Afghan finance minister rejects civil war 'doomsday' scenario

NEW DELHI - Afghanistan's finance minister on Monday rejected "doomsday" predictions that the impoverished country would plunge back into civil war when the bulk of US-led troops leave.

Many international observers have voiced fears Afghanistan could descend into civil war after the 2014 exit of Western combat forces - similar to the conflict the country experienced in the 1990s.

But Afghan Finance Minister Omar Zakhilwal told a business audience in the Indian capital that "the doomsday analysis in which ethnically-based political factions in Afghanistan will descend into civil war" was unfounded.

These predictions will "be proved wrong", Zakhilwal told the Federation of Indian Chambers of Commerce and Industry.

Next April's presidential elections "will be held on time - they are not going to lead to crisis, the Afghan people will accept as president whoever gets a majority of votes", Zakhilwal said.

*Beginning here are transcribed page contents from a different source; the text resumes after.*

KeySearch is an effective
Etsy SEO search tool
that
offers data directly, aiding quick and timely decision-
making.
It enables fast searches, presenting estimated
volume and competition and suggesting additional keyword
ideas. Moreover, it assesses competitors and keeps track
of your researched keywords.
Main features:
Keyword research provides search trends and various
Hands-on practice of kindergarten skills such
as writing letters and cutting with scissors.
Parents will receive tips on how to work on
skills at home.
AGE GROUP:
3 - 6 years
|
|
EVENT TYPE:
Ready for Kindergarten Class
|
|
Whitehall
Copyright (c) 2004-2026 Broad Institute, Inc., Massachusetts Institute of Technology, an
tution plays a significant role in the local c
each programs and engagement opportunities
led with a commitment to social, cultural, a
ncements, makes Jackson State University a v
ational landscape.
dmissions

"There will be no civil war," Zakhilwal said as he pitched for foreign investment in the landlocked nation at a conference on "Doing Business With Afghanistan".

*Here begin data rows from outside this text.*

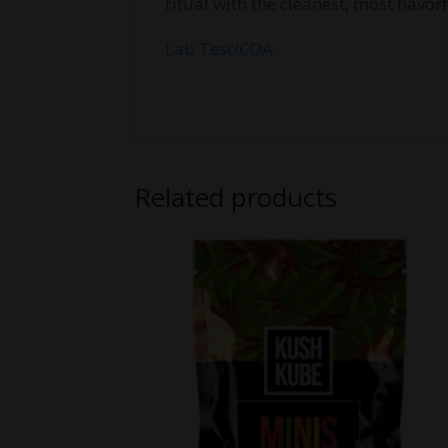
ritual with the cleanest, most flav
Lab Test/COA
Related products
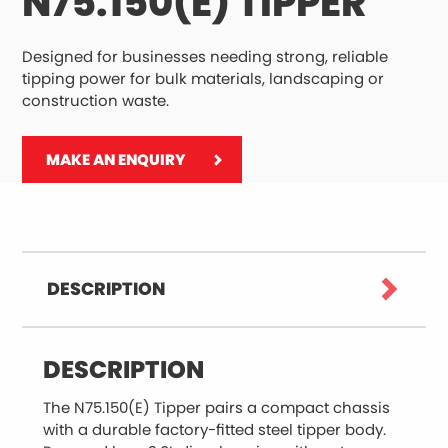
N75.150(E) TIPPER
Designed for businesses needing strong, reliable
tipping power for bulk materials, landscaping or
construction waste.
MAKE AN ENQUIRY
DESCRIPTION
DESCRIPTION
The N75.150(E) Tipper pairs a compact chassis
with a durable factory-fitted steel tipper body.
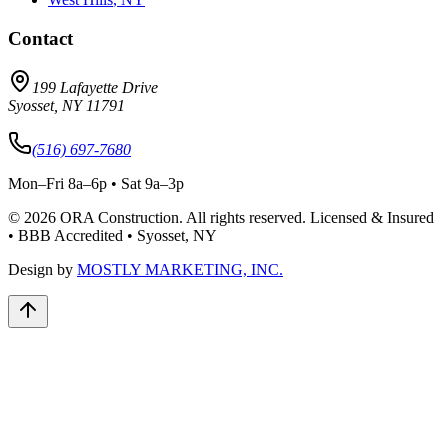
Contact
199 Lafayette Drive
Syosset
,
NY
11791
(516) 697-7680
Mon–Fri 8a–6p • Sat 9a–3p
©
2026
ORA Construction
. All rights reserved. Licensed & Insured
• BBB Accredited • Syosset, NY
Design by
MOSTLY MARKETING, INC.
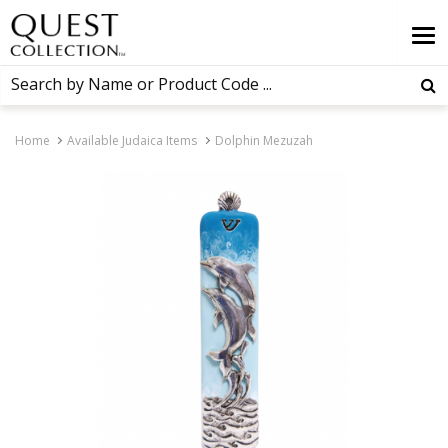
Home
Available Judaica Items
Dolphin Mezuzah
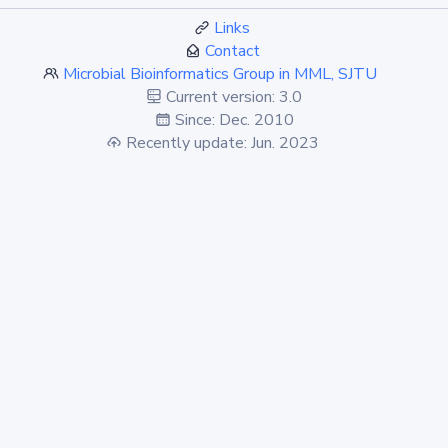
Links
Contact
Microbial Bioinformatics Group in MML, SJTU
Current version: 3.0
Since: Dec. 2010
Recently update: Jun. 2023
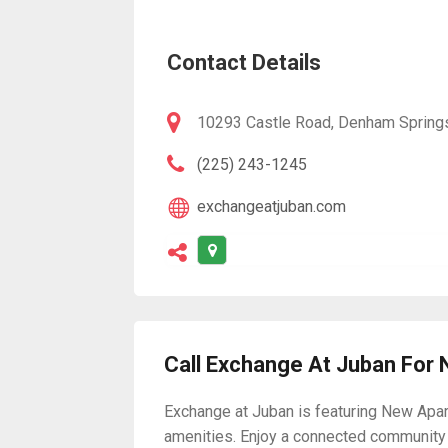
Contact Details
10293 Castle Road, Denham Spring
(225) 243-1245
exchangeatjuban.com
Call Exchange At Juban For
Exchange at Juban is featuring New Apart
amenities. Enjoy a connected community 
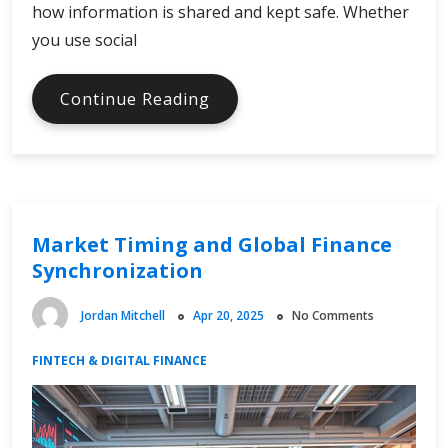
how information is shared and kept safe. Whether
you use social
Trust
Continue Reading
and
Privacy
in
a
Digital
Market Timing and Global Finance
Economy
Synchronization
Jordan Mitchell
Apr 20, 2025
No Comments
FINTECH & DIGITAL FINANCE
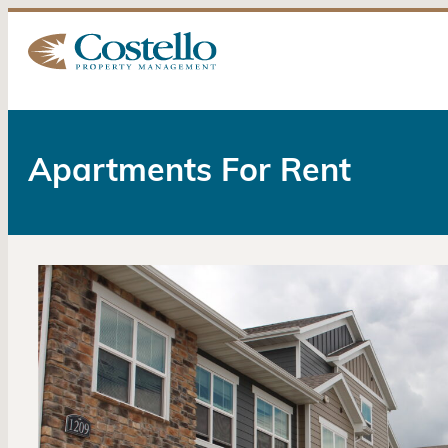
Apartments For Rent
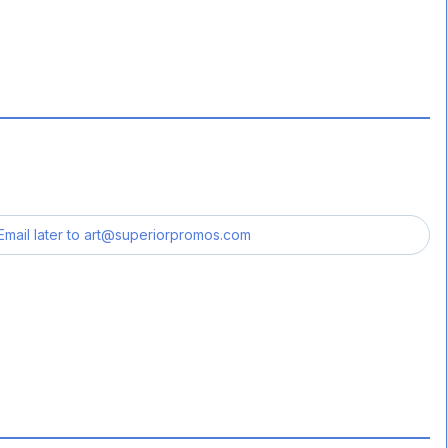
Email later to
art@superiorpromos.com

The presidential elections are seen as laying the base for a future Afghanistan as the United States and other Western nations wind down their military commitment but the political process has been fraught with discord.

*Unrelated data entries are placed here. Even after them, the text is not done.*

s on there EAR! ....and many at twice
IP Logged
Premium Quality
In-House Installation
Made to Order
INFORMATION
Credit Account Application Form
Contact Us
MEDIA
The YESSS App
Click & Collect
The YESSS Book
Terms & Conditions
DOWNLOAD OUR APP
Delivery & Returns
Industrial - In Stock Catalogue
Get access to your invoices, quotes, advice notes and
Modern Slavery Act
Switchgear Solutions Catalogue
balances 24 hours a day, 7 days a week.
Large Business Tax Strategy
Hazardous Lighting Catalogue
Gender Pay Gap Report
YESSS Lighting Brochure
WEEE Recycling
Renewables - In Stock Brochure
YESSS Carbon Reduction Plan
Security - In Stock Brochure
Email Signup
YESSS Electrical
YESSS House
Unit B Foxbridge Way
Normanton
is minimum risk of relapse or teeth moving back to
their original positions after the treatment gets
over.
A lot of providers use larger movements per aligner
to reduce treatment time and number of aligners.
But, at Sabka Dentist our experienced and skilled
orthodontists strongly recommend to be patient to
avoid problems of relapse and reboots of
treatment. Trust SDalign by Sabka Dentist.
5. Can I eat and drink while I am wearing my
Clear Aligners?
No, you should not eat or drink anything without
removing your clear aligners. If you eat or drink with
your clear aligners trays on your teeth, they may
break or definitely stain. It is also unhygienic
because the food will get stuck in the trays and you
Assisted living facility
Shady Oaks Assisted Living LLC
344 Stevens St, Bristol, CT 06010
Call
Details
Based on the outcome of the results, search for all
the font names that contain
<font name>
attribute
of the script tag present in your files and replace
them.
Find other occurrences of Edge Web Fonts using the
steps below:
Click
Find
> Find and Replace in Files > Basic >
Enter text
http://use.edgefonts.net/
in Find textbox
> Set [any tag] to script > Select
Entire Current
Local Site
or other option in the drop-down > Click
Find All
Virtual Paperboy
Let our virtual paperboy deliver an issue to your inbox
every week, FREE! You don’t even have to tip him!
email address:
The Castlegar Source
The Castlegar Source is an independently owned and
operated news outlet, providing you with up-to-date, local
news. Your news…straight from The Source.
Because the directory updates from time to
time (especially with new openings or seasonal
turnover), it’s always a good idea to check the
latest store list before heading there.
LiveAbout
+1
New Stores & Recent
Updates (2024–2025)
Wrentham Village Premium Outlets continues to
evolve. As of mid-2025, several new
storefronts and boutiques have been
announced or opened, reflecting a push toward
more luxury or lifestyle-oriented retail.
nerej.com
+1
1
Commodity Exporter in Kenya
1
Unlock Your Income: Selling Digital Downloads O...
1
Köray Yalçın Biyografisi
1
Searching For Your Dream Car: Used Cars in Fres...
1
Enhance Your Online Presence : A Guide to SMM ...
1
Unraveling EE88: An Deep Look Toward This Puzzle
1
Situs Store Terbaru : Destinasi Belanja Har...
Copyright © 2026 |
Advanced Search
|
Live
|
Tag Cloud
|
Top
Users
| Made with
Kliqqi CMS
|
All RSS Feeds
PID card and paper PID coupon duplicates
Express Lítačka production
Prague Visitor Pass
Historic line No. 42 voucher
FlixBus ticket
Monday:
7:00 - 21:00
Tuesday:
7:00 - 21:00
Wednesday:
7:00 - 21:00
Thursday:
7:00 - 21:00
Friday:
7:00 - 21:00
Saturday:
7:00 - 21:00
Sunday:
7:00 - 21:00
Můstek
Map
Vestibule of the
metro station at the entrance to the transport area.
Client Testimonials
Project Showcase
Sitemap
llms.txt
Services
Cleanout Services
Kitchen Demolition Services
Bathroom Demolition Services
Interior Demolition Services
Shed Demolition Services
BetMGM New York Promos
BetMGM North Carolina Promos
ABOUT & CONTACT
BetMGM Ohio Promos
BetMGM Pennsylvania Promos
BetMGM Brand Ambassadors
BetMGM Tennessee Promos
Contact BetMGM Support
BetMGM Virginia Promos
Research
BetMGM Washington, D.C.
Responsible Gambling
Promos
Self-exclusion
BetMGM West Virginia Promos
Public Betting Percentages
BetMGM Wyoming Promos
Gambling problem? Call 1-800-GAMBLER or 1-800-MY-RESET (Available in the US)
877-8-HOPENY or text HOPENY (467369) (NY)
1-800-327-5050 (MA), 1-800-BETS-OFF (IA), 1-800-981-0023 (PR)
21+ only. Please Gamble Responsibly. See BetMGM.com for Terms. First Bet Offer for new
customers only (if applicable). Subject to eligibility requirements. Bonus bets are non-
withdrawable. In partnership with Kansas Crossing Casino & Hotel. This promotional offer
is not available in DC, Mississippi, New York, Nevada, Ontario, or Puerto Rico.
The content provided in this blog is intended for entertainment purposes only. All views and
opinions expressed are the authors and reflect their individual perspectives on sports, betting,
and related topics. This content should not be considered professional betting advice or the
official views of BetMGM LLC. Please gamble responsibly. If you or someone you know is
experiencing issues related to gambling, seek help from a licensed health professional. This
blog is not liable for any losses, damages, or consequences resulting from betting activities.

President Hamid Karzai, accused by opponents of widespread corruption, is constitutionally barred from seeking a third term.

Most of NATO's tens of thousands of troops are due to pull out of Afghanistan by the end of 2014 and a credible election is seen as vital to stability in Afghanistan's first-ever democratic power transfer.

Meanwhile, overshadowing the recent announcement of 10 presidential candidates is next week's "loya jirga" or grand assembly of tribal elders, which will decide on a crucial security pact with the United States.

If the agreement is passed, up to 10,000 US troops will stay in Afghanistan to help fight Al-Qaeda remnants and train the national army.

There are fears if a deal is not reached - the legal status of US forces is a major sticking point - all American troops will pull out and local forces will struggle to contain the Taliban.

Under this so-called "zero option" scenario, whoever emerges winner after the April 5 polls will face a much stiffer task in maintaining Afghanistan's fragile stability.

However, Zakhilwal said Afghan security forces were more than capable of ensuring peace in the country.

"Wherever international forces have withdrawn and Afghan forces taken over, not only they have maintained the security, they have improved upon the security," he said.